(Collected data)
• • • • • • •
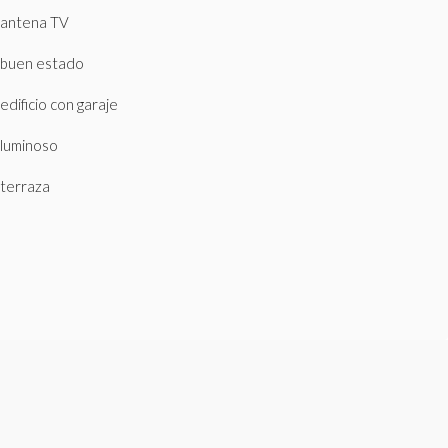
antena TV
buen estado
edificio con garaje
luminoso
terraza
• • • • • • •
■ **What the task asks**
Repeat, without change, each line of the data above from the one that contains "buen estado" through the final line, counting both.

■ **Output for this exercise**
buen estado
edificio con garaje
luminoso
terraza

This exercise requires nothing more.